“Señor mío, y Dios mío”
- Rvdo. Alberto J. Díaz Rivera
- 26 abr
- 2 Min. de lectura
Juan 20: 19–29

Los versos considerados nos presentan dos apariciones de Jesús resucitado a sus discípulos. Previamente, según el relato de Juan, Jesús se había aparecido a María Magdalena, y le había encomendado dar la buena nueva de la resurrección a los discípulos. Ya en las postrimerías del evangelio, Jesús vuelve a aparecerse a sus discípulos mientras pescaban. Pareciera que, con cada una de estas apariciones, el autor bíblico quería destacar el evento fundamental de nuestra fe —la resurrección—, su implicación en la vida de sus discípulos —el anuncio— y la importancia de permanecer juntos como una comunidad.

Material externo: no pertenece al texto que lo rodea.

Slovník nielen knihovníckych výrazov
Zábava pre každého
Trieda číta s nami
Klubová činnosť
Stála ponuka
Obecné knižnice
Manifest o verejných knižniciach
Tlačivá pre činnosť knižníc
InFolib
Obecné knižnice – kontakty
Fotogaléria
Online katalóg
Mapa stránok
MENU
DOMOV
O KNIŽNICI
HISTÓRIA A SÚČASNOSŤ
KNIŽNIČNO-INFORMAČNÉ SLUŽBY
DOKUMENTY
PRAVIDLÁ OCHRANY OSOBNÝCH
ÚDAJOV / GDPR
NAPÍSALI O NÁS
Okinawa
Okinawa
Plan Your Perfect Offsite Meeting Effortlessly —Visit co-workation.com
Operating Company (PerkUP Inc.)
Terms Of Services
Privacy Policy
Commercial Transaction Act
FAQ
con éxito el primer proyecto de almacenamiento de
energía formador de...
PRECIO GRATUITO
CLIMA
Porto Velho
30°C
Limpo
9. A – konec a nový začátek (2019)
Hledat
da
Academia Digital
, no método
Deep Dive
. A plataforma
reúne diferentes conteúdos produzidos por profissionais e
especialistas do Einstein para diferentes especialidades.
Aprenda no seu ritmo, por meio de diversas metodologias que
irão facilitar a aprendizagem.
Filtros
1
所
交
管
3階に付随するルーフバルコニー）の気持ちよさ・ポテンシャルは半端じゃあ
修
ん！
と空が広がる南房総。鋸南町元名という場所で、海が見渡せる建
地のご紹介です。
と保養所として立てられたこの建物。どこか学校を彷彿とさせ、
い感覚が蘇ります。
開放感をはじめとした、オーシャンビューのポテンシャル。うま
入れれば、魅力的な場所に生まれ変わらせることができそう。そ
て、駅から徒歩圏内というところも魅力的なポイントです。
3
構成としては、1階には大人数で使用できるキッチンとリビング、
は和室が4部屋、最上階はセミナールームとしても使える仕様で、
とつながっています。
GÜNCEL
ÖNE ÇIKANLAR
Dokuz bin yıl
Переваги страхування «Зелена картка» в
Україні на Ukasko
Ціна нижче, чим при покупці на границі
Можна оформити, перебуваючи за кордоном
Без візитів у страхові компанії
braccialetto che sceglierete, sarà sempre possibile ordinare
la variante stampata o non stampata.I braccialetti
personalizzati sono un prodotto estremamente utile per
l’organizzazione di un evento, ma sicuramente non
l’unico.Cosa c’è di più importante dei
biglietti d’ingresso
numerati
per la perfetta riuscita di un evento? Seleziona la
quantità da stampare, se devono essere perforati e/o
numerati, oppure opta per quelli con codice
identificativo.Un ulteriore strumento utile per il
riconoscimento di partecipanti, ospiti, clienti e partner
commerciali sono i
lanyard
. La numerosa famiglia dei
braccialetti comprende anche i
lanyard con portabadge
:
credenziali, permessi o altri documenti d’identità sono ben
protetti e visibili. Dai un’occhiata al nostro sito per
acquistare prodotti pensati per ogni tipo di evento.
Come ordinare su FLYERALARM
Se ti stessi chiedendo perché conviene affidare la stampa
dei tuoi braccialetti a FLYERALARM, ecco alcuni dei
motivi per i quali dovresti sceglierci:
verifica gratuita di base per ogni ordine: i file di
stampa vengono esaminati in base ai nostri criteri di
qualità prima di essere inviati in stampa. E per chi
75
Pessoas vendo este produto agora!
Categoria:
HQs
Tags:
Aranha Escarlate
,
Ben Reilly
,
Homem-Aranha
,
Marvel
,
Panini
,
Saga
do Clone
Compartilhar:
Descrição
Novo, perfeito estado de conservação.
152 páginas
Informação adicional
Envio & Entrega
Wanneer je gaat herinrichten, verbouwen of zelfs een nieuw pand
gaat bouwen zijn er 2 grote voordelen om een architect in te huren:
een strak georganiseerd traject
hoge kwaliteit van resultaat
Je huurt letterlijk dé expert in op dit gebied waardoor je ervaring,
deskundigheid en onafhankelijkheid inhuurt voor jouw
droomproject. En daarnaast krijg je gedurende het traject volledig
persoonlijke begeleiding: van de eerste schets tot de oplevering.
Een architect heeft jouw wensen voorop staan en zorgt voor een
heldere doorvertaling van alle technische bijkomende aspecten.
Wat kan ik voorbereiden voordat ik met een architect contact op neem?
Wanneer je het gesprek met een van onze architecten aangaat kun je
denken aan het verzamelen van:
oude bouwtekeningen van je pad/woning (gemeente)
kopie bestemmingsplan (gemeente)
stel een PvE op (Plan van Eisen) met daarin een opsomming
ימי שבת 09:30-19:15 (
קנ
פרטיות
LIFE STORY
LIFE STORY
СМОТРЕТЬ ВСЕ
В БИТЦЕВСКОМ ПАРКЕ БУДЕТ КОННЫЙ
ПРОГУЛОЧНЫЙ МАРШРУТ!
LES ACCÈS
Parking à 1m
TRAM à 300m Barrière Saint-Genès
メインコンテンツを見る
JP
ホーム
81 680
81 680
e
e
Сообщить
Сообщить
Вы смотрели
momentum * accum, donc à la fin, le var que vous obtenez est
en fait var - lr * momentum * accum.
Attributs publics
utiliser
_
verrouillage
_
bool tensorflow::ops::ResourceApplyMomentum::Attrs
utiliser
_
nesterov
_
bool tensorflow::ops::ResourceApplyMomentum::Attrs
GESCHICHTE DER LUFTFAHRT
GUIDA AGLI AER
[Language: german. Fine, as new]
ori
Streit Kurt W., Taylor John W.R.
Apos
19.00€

Según el relato, Jesús hizo tres cosas luego de saludar a sus discípulos con la expresión “Shalom”, que, más que un saludo cotidiano, es una expresión de la paz como don de Dios. Lo primero que hace Jesús es mostrarse dejando ver sus heridas, disipando cualquier duda y confirmándose como el Resucitado. Lo segundo que hace es soplar sobre sus discípulos el Espíritu Santo, como un símbolo o anticipo de lo que sucedería al cabo de cincuenta días. En el Nuevo Testamento, encontramos esta acción divina solo en este pasaje. Lo tercero que Jesús hace es confrontar la incredulidad de Tomás, quien anteriormente había creído y hasta expresado su disposición a morir por Jesús (Juan 11:16).
A la luz de lo anterior, me parece importante afirmar que, en la actualidad, Jesús también se aparece a su iglesia. Lo hace alentando, fortaleciendo y animando en esos momentos en los que podemos creer que lo que hemos vivido ha silenciado nuestra experiencia de fe. Lo hace recordándonos Su envío y el recurso más importante que nos ha dado: el Espíritu Santo. Lo hace confrontando nuestras incredulidades e impartiéndonos fe por medio de su palabra. Solo quien ha experimentado tales acciones divinas puede expresar, cual Tomás, “¡Señor mío, y Dios mío!”.